In people undergoing surgical correction of congenital heart defects, there are multiple reasons for postoperative development of arrhythmia. One possible cause is the progression of preexisting atrial substrate abnormalities that developed secondary to cardiac remodeling with long-standing hemodynamic overload.7 In addition, transient arrhythmia can develop in the early postoperative period (days to weeks) because of local irritation of the myocardium.7 The presence of the closure device itself can induce atrial arrhythmias, although this is considered rare in humans.7 Finally, incision into the right atrial free wall can cause scarring that creates regions of abnormal conduction, which allow for the formation of a reentry circuit.1,7–10 Arrhythmias attributable to these types of reentry can cause a type of atypical AFL known as IART in humans. The onset of IART can occur both early and late in the postoperative period following surgical repair of congenital defects.6–8,10 In a series of people who underwent surgical closure of atrial septal defects, postoperative IART developed in 4 of 136 patients, which was the second most common arrhythmia behind atrial fibrillation.8 The patients who developed postoperative IART in that study8 were treated successfully by either radiofrequency catheter ablation or antiarrhythmic medications. Postoperative IART has been reported for 10% to 38% of patients who have undergone surgery for congenital cardiac defects other than atrial septal defects.6–10

On surface ECG recordings, flutter wave morphology is variable in appearance in cases of IART. Flutter waves can be large and mistaken for typical AFL. Alternatively, IART-related flutter waves may be small if there is a short reentry cycle, and those waves can be misclassified as atrial fibrillation.9 Electrophysiologic assessment is required for definitive diagnosis of IART and location of the reentrant circuit, although suspicion of IART can be raised on the basis of surface ECG findings.9

For the dog of the present report, the first ECG recording did not have the characteristics of typical or reverse typical AFL. Given that the dog underwent previous right atriotomy but had no history of arrhythmia prior to the procedure, the authors suspected that the underlying rhythm was likely IART. To the authors’ knowledge, this is the first reported case of suspected IART in a dog, although an electrophysiologic examination of the dog would be required for definitive diagnosis.

Initial treatment of AFL is aimed at controlling the ventricular response rate, which can be achieved with administration of class II, III, and IV antiarrhythmics and digoxin.2,11 Ongoing management of AFL is geared toward maintaining an appropriate ventricular response rate when the flutter is hemodynamically tolerated.2,11 However, for patients in which clinical signs persist despite antiarrhythmic treatment, rhythm control is desirable.
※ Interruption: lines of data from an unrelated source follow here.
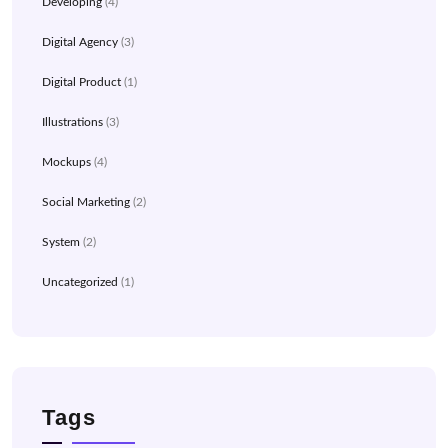
Developing
(4)
Digital Agency
(3)
Digital Product
(1)
Illustrations
(3)
Mockups
(4)
Social Marketing
(2)
System
(2)
Uncategorized
(1)
Tags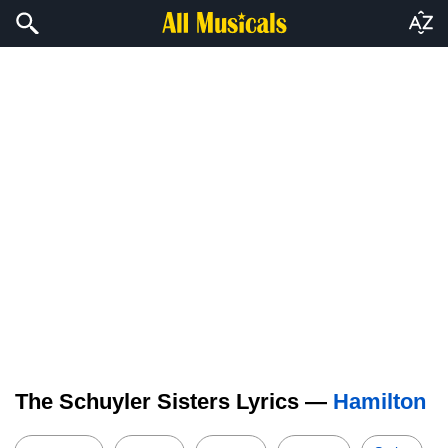
The Schuyler Sisters Lyrics —
Hamilton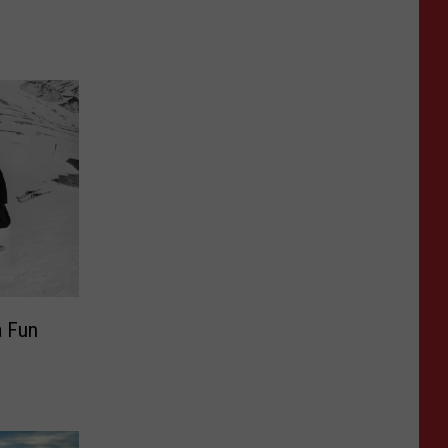
a Fun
In addition, AFL has a risk of degenerating to atrial fibrillation, which may interfere with achieving adequate rate control. Recurrence of AFL following electrical cardioversion is common because the reentrant circuit remains.10,11 In people, radiofrequency catheter ablation provides an alternative solution for AFL and has a reported success rate of 90% to 100%.11 For the dog of the present report, ablation was deemed to be not indicated as a first-line treatment because the animal had no clinical signs and a normal ventricular response rate.

For the dog of the present report, conversion to a sinus rhythm was achieved within 2 weeks after initiation of treatment with sotalol. Sotalol is a class III antiarrhythmic drug with β-adrenergic receptor blocking effects.2 Class III antiarrhythmics cause prolongation of atrial and ventricular refractory periods, which can influence myocardial conduction velocity sufficiently to interfere with reentry circuits.2,11 This can achieve a sinus rhythm in patients with AFL. Sotalol has been used successfully to convert AFL to a sinus rhythm in children who developed IART after surgery for congenital heart disease.12 Through the use of sotalol, AFL was converted to a sinus rhythm in 2 young large-breed dogs that had no evidence of structural heart disease.13 In addition, among 15 dogs with experimentally induced AFL without structural heart disease, IV administration of d-sotalol successfully converted 14 dogs to normal sinus rhythm.14 The biggest concern regarding treatment with class III antiarrhythmics is the potential for QT-interval prolongation and induction of torsades de pointes that can degenerate to ventricular fibrillation.2,11,13 Nevertheless, sotalol administration may help achieve adequate rhythm control in dogs with atypical AFL and suspected IART. Such treatment may help prevent the onset of atrial fibrillation and may be a reasonable option prior to pursuing radiofrequency catheter ablation in certain cases of atypical AFL and IART.

References

  • 1. Saoudi N, Cosio F, Waldo AE, et al. A classification of atrial flutter and regular atrial tachycardia according to electrophysiologic mechanisms and anatomical bases; a Statement from a Joint Expert Group from the Working Group of Arrhythmias of the European Society of Cardiology and the North American Society of Pacing and Electrophysiology. Eur Heart J 2001;22:11621182.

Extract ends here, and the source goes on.